Data to examine Block Start
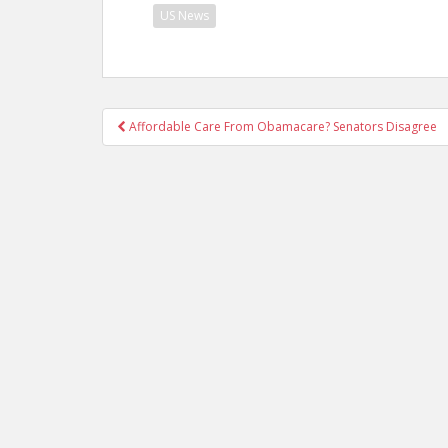
US News
Post
Affordable Care From Obamacare? Senators Disagree
navigation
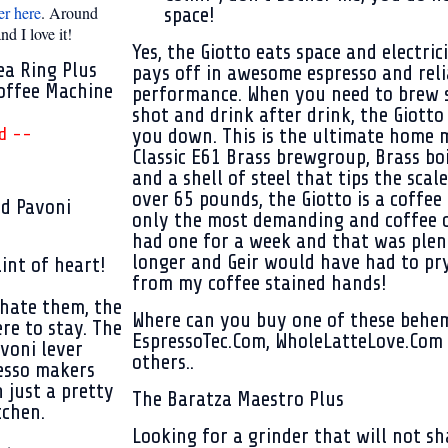
er here
. Around
space!
d I love it!
Yes, the Giotto eats space and electrici
ea Ring Plus
pays off in awesome espresso and reli
offee Machine
performance. When you need to brew 
shot and drink after drink, the Giotto 
d --
you down. This is the ultimate home 
Classic E61 Brass brewgroup,
Brass boi
and a shell of steel that tips the scale
over 65 pounds, the Giotto is a coffee
nd Pavoni
only the most demanding and coffee o
had one for a week and that was plen
longer and Geir would have had to pr
int of heart!
from my coffee stained hands!
hate them, the
Where can you buy one of these behe
ere to stay.
The
EspressoTec.Com, WholeLatteLove.Com 
voni lever
others..
esso makers
 just a pretty
The Baratza Maestro Plus
tchen.
Looking for a grinder that will not sh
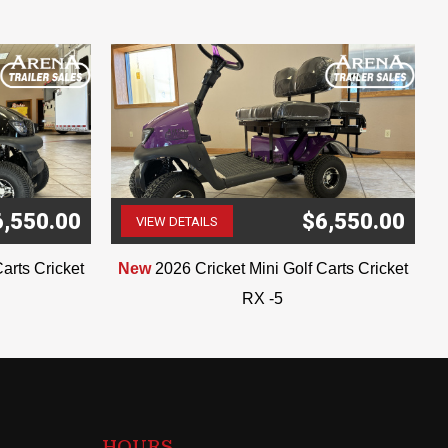
6,550.00
$6,550.00
VIEW DETAILS
(507) 263-4488
arts Cricket
New
2026 Cricket Mini Golf Carts Cricket
RX -5
HOURS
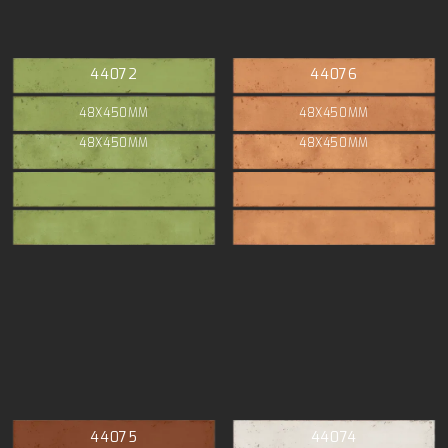
44072
44076
48X450MM
48X450MM
48X450MM
48X450MM
44075
44074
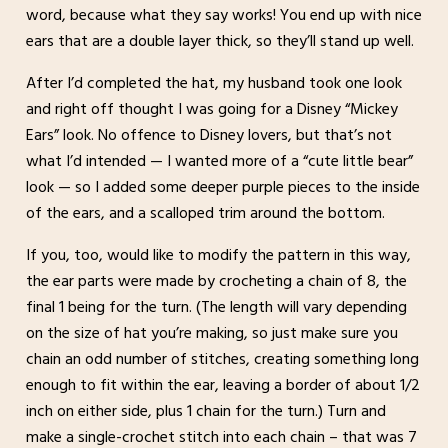
word, because what they say works! You end up with nice
ears that are a double layer thick, so they’ll stand up well.
After I’d completed the hat, my husband took one look
and right off thought I was going for a Disney “Mickey
Ears” look. No offence to Disney lovers, but that’s not
what I’d intended — I wanted more of a “cute little bear”
look — so I added some deeper purple pieces to the inside
of the ears, and a scalloped trim around the bottom.
If you, too, would like to modify the pattern in this way,
the ear parts were made by crocheting a chain of 8, the
final 1 being for the turn. (The length will vary depending
on the size of hat you’re making, so just make sure you
chain an odd number of stitches, creating something long
enough to fit within the ear, leaving a border of about 1/2
inch on either side, plus 1 chain for the turn.) Turn and
make a single-crochet stitch into each chain – that was 7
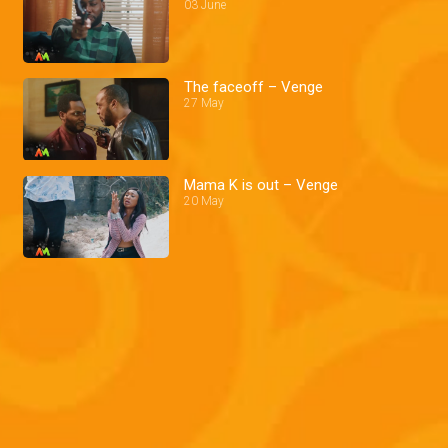
03 June
The faceoff – Venge
27 May
Mama K is out – Venge
20 May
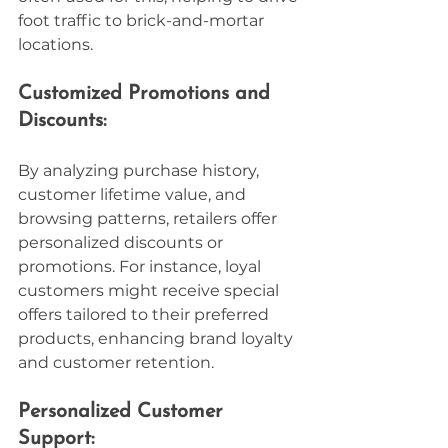
foot traffic to brick-and-mortar 
locations.
Customized Promotions and 
Discounts:
By analyzing purchase history, 
customer lifetime value, and 
browsing patterns, retailers offer 
personalized discounts or 
promotions. For instance, loyal 
customers might receive special 
offers tailored to their preferred 
products, enhancing brand loyalty 
and customer retention.
Personalized Customer 
Support:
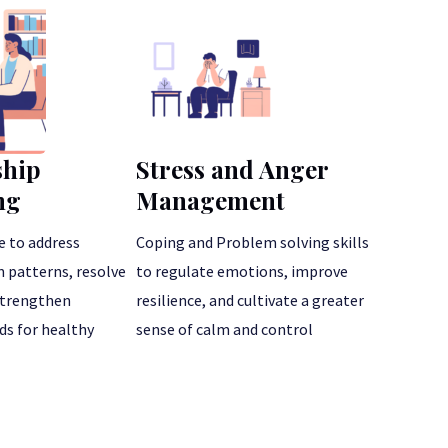
ship
Stress and Anger
ng
Management
e to address
Coping and Problem solving skills
patterns, resolve
to regulate emotions, improve
 strengthen
resilience, and cultivate a greater
s for healthy
sense of calm and control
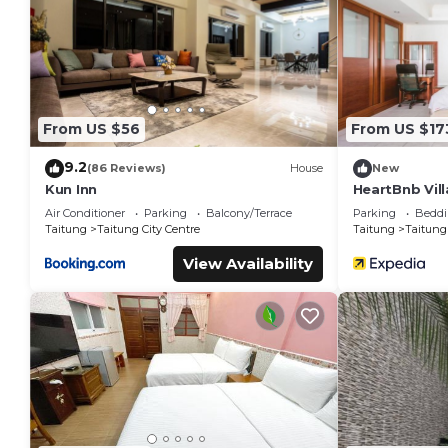
You can check the reviews and description of this 15 Bedroo
These details are authentic, as they are provided by our par
This Traveler Hotel Taitung in Taitung City is well equipped a
these details were shared to us by booking.com for the listed
are regarded as “accurate”. If you have any concerns about t
From US $56
From US $17
9.2
(86 Reviews)
House
New
Kun Inn
HeartBnb Vill
Air Conditioner
Parking
Balcony/Terrace
Parking
Beddi
Taitung
Taitung City Centre
Taitung
Taitung 
View Availability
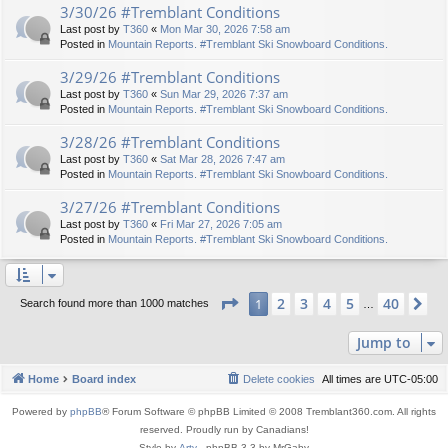
3/30/26 #Tremblant Conditions
Last post by
T360
«
Mon Mar 30, 2026 7:58 am
Posted in
Mountain Reports. #Tremblant Ski Snowboard Conditions.
3/29/26 #Tremblant Conditions
Last post by
T360
«
Sun Mar 29, 2026 7:37 am
Posted in
Mountain Reports. #Tremblant Ski Snowboard Conditions.
3/28/26 #Tremblant Conditions
Last post by
T360
«
Sat Mar 28, 2026 7:47 am
Posted in
Mountain Reports. #Tremblant Ski Snowboard Conditions.
3/27/26 #Tremblant Conditions
Last post by
T360
«
Fri Mar 27, 2026 7:05 am
Posted in
Mountain Reports. #Tremblant Ski Snowboard Conditions.
Page
1
of
40
2
3
4
5
40
1
Ne
Search found more than 1000 matches
…
Jump to
Home
Board index
Delete cookies
All times are
UTC-05:00
Powered by
phpBB
® Forum Software © phpBB Limited © 2008 Tremblant360.com. All rights
reserved. Proudly run by Canadians!
Style by
Arty
- phpBB 3.3 by MrGaby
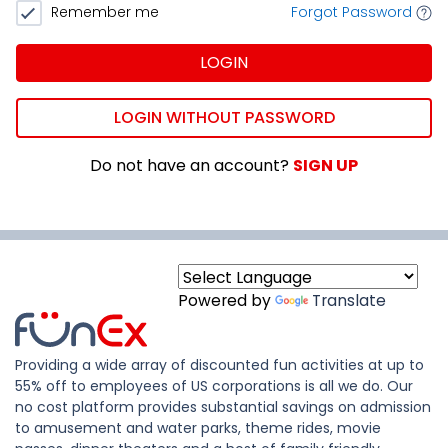
Remember me
Forgot Password
LOGIN
LOGIN WITHOUT PASSWORD
Do not have an account?
SIGN UP
Powered by
Translate
Providing a wide array of discounted fun activities at up to
55% off to employees of US corporations is all we do. Our
no cost platform provides substantial savings on admission
to amusement and water parks, theme rides, movie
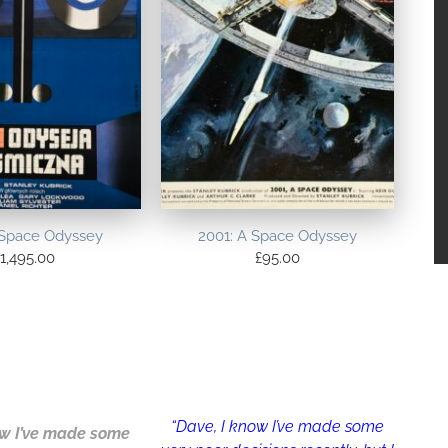
 Space Odyssey
2001: A Space Odyssey
1,495.00
£
95.00
“Dave, I know I’ve made some
w I’ve made some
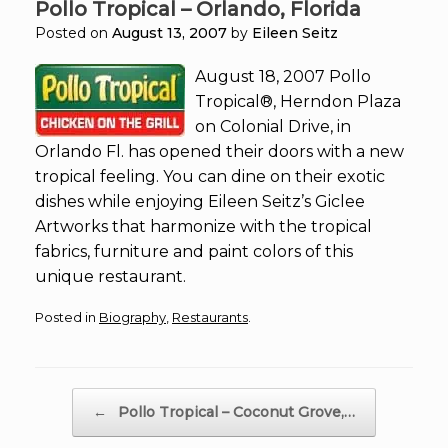
Pollo Tropical – Orlando, Florida
Posted on
August 13, 2007
by
Eileen Seitz
August 18, 2007 Pollo
Tropical®, Herndon Plaza
on Colonial Drive, in
Orlando Fl. has opened their doors with a new
tropical feeling. You can dine on their exotic
dishes while enjoying Eileen Seitz’s Giclee
Artworks that harmonize with the tropical
fabrics, furniture and paint colors of this
unique restaurant.
Posted in
Biography
,
Restaurants
.
Post navigation
←
Pollo Tropical – Coconut Grove,…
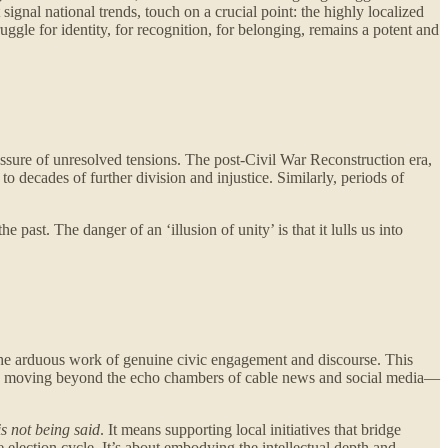
ignal national trends, touch on a crucial point: the highly localized
uggle for identity, for recognition, for belonging, remains a potent and
ssure of unresolved tensions. The post-Civil War Reconstruction era,
to decades of further division and injustice. Similarly, periods of
 past. The danger of an ‘illusion of unity’ is that it lulls us into
to the arduous work of genuine civic engagement and discourse. This
equires moving beyond the echo chambers of cable news and social media—
s not being said
. It means supporting local initiatives that bridge
e election cycle. It’s about embodying the intellectual depth and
Data to examine Block End
__Directions for this task__:
Using the data above, show each line where "Taitung" occurs.

__Response below__:
This Traveler Hotel Taitung in Taitung City is well equipped a
Taitung
Taitung City Centre
Taitung
Taitung 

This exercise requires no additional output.